Provided records>
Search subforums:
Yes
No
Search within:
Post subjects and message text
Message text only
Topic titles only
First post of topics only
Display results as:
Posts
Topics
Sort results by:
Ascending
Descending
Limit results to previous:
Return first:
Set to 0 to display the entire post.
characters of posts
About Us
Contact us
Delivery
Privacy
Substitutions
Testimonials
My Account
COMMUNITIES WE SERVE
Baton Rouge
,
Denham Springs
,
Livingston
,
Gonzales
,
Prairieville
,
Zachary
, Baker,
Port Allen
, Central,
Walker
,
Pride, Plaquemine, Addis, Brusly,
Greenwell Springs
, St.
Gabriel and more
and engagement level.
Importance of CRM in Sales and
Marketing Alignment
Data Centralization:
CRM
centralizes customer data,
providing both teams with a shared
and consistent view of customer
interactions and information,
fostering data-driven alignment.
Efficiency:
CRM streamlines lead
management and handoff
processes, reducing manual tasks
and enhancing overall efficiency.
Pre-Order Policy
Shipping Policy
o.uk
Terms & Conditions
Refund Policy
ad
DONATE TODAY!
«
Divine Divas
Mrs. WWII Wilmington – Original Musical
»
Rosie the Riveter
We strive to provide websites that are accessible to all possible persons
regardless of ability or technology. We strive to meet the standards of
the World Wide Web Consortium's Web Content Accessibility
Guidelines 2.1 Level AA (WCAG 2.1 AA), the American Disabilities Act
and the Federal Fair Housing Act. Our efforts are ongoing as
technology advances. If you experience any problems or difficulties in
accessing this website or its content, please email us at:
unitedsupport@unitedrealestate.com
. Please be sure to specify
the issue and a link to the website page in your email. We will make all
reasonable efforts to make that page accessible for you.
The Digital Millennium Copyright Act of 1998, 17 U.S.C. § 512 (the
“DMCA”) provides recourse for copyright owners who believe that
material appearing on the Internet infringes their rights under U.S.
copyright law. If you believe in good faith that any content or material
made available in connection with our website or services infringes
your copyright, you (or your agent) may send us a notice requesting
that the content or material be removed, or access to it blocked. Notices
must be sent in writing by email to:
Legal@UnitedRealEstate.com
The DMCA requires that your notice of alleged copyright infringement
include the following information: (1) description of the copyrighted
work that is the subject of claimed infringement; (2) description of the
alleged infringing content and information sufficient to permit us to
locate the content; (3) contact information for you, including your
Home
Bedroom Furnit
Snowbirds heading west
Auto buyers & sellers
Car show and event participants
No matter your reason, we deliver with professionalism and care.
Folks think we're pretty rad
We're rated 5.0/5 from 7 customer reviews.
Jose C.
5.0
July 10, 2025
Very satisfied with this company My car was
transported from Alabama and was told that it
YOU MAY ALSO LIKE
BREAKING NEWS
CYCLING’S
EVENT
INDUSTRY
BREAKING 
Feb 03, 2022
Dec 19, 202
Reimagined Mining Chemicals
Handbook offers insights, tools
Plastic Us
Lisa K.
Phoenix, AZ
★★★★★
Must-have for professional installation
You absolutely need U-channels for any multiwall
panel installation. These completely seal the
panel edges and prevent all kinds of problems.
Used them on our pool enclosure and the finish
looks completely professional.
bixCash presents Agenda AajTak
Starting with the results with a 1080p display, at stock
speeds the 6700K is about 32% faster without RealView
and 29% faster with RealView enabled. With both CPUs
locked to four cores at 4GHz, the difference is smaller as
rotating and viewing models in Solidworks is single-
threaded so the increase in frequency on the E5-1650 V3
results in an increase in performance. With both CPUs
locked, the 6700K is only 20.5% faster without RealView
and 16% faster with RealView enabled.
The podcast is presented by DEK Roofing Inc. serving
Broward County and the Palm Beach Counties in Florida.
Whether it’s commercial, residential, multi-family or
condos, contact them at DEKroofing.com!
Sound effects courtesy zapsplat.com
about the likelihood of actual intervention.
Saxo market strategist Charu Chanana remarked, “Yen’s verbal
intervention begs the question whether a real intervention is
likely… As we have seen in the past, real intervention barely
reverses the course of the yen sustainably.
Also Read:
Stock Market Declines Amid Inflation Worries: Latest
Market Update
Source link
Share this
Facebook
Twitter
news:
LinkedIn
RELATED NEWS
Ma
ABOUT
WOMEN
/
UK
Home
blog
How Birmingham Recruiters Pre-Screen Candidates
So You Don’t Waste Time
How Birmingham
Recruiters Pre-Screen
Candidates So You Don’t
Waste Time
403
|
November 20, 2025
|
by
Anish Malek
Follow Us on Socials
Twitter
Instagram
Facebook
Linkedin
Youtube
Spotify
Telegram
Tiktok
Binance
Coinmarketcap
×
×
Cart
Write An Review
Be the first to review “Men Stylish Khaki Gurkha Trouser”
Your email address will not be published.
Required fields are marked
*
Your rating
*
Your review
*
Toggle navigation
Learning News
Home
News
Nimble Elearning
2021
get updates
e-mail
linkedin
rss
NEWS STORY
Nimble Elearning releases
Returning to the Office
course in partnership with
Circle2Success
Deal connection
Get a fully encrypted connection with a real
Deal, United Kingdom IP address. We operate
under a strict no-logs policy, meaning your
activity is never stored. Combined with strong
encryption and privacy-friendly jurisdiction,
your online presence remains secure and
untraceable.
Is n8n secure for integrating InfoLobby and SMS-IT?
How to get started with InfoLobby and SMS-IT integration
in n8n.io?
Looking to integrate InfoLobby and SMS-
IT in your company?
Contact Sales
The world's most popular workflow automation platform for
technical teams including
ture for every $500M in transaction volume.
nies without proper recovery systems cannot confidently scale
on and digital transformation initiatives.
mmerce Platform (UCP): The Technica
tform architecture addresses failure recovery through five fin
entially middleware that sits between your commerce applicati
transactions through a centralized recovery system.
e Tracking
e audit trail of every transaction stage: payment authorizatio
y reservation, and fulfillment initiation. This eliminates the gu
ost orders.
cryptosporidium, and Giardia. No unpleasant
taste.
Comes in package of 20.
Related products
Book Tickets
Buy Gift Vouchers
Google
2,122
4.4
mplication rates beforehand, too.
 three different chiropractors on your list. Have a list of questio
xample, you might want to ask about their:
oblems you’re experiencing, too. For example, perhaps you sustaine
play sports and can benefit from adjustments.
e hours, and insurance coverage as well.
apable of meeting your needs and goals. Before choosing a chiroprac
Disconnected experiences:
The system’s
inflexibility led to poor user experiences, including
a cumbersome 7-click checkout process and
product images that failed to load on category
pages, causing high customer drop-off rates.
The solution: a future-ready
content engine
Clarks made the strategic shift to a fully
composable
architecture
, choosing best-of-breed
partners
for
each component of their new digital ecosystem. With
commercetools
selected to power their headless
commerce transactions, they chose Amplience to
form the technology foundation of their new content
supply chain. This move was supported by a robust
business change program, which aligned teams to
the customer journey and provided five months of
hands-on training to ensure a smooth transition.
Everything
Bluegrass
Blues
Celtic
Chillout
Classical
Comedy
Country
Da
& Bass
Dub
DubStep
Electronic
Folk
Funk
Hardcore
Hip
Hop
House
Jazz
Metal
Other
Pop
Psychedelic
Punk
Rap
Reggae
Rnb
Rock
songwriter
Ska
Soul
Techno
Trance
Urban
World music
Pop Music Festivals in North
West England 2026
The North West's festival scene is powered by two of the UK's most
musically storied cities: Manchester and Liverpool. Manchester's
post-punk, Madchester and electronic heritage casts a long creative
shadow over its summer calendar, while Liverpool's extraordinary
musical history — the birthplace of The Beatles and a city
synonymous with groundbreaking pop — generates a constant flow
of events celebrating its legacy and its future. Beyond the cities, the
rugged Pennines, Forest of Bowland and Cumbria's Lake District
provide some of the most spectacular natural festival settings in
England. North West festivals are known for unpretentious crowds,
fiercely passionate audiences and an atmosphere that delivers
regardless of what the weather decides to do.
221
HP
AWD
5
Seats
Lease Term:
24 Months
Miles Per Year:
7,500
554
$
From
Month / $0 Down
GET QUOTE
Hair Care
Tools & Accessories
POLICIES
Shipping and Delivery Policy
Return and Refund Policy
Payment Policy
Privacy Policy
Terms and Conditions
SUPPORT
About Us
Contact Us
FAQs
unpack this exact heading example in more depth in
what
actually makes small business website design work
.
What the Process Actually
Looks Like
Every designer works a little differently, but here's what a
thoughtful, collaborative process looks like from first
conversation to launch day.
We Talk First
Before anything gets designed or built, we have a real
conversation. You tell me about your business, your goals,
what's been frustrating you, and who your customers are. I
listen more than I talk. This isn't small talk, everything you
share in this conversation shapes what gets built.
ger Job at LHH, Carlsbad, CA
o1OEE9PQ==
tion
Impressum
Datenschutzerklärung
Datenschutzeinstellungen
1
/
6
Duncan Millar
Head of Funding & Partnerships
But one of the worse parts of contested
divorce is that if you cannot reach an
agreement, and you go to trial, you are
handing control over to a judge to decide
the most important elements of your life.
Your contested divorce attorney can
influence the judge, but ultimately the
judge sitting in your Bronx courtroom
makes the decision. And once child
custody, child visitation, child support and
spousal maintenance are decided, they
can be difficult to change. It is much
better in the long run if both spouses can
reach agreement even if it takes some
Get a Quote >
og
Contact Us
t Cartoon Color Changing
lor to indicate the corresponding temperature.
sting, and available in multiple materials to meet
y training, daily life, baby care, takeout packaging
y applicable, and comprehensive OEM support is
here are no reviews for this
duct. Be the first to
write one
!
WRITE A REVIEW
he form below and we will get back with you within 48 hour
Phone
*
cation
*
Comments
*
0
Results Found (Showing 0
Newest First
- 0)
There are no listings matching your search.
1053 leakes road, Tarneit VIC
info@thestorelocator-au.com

Problem description> Count the lines in the material above where the string "under" appears, then state only that count.

Output below> 2